Goal-based Neural Physics Vehicle Trajectory Prediction Model
Vehicle trajectory prediction plays a vital role in intelligent transportation systems and autonomous driving, as it significantly affects vehicle behavior planning and control, thereby influencing traffic safety and efficiency. Numerous studies have been conducted to predict short-term vehicle trajectories in the immediate future.

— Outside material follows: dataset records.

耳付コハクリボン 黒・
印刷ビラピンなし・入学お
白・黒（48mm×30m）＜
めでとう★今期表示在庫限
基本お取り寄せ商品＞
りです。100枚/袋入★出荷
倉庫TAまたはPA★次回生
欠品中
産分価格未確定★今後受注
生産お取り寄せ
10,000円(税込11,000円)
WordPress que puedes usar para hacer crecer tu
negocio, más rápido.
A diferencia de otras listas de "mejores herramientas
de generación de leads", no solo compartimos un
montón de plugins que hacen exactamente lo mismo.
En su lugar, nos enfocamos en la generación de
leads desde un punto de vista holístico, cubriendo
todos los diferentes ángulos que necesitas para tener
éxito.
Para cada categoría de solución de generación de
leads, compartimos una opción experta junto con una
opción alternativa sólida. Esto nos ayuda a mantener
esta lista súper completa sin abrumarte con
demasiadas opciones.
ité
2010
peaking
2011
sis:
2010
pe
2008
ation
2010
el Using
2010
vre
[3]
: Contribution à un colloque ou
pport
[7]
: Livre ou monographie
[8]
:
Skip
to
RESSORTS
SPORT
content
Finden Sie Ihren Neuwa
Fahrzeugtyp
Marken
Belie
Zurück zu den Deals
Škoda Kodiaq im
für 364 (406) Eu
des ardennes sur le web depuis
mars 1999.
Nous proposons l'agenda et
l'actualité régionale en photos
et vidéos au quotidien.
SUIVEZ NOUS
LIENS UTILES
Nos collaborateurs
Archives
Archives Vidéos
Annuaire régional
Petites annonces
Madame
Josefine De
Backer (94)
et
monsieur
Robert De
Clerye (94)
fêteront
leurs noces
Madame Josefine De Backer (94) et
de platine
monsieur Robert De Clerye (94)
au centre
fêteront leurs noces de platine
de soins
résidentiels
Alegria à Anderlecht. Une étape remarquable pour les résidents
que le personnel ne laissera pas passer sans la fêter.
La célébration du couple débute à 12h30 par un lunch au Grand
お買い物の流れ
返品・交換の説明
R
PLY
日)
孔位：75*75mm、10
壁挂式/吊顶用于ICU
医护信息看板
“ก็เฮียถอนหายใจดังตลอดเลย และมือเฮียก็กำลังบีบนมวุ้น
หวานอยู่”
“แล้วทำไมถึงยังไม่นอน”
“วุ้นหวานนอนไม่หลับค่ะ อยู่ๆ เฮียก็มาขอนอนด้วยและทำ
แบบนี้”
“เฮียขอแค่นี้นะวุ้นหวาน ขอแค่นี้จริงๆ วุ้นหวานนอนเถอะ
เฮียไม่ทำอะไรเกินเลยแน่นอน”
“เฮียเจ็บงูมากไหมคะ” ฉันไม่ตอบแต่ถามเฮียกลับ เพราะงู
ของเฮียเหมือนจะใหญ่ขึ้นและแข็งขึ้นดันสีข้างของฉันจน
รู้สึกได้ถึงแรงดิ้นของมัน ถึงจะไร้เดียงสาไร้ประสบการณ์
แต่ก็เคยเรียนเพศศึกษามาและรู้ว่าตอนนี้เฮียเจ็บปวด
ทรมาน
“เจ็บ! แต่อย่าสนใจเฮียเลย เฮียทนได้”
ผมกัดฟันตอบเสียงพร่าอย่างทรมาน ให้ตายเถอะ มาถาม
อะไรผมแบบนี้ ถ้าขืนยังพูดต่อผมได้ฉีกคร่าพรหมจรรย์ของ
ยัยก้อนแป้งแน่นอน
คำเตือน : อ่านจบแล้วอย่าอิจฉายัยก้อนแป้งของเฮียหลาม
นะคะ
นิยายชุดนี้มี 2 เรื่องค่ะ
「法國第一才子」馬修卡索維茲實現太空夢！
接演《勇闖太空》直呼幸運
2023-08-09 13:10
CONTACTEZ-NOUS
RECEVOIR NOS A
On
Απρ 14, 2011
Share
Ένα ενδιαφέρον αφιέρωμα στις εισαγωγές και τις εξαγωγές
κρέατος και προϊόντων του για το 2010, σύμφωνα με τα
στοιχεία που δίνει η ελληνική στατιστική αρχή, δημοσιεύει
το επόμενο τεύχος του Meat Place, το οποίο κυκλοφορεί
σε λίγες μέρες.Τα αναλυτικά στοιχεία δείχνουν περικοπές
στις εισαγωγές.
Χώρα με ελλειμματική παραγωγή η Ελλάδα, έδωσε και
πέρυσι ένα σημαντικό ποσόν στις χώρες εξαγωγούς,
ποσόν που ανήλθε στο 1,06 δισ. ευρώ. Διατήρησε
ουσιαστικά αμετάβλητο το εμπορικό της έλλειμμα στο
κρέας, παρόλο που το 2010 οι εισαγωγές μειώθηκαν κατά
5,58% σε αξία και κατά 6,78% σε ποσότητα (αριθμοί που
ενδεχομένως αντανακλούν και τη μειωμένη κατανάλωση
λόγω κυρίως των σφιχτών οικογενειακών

However, long-term trajectory prediction remains a major challenge due to accumulated errors and uncertainties. Additionally, balancing accuracy with interpretability in the prediction is another challenging issue in predicting vehicle trajectory. To address these challenges, this paper proposes a Goal-based Neural Physics Vehicle Trajectory Prediction Model (GNP). The GNP model simplifies vehicle trajectory prediction into a two-stage process: determining the vehicle's goal and then choosing the appropriate trajectory to reach this goal. The GNP model contains two sub-modules to achieve this process. The first sub-module employs a multi-head attention mechanism to accurately predict goals. The second sub-module integrates a deep learning model with a physics-based social force model to progressively predict the complete trajectory using the generated goals. The GNP demonstrates state-of-the-art long-term prediction accuracy compared to four baseline models. We provide interpretable visualization results to highlight the multi-modality and inherent nature of our neural physics framework. Additionally, ablation studies are performed to validate the effectiveness of our key designs.